Input for this task:
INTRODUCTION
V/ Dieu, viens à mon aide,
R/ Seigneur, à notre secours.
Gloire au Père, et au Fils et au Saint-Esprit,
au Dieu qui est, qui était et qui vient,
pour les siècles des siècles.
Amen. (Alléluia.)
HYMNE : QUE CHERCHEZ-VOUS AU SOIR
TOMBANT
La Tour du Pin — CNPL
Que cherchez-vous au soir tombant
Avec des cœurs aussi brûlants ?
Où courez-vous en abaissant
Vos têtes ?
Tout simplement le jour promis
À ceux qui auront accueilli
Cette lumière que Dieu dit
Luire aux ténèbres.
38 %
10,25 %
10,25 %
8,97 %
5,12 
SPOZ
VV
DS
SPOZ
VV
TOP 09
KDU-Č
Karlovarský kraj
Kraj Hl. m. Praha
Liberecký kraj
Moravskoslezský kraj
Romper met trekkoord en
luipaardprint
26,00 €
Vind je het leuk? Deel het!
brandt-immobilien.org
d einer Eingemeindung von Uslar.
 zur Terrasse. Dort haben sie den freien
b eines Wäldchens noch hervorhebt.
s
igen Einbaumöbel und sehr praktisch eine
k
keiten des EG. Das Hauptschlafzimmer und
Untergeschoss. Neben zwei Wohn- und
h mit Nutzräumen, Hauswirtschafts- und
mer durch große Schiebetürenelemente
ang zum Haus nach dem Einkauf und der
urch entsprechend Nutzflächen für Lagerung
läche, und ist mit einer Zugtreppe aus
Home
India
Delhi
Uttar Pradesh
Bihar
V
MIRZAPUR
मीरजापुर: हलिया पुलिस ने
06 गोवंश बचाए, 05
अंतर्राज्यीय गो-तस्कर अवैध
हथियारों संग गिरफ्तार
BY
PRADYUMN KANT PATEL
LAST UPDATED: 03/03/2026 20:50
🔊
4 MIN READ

Aim of the exercise: Please find the lines in the data that contain the word "Dieu" and copy them.

Response to this exercise:
V/ Dieu, viens à mon aide,
au Dieu qui est, qui était et qui vient,
Cette lumière que Dieu dit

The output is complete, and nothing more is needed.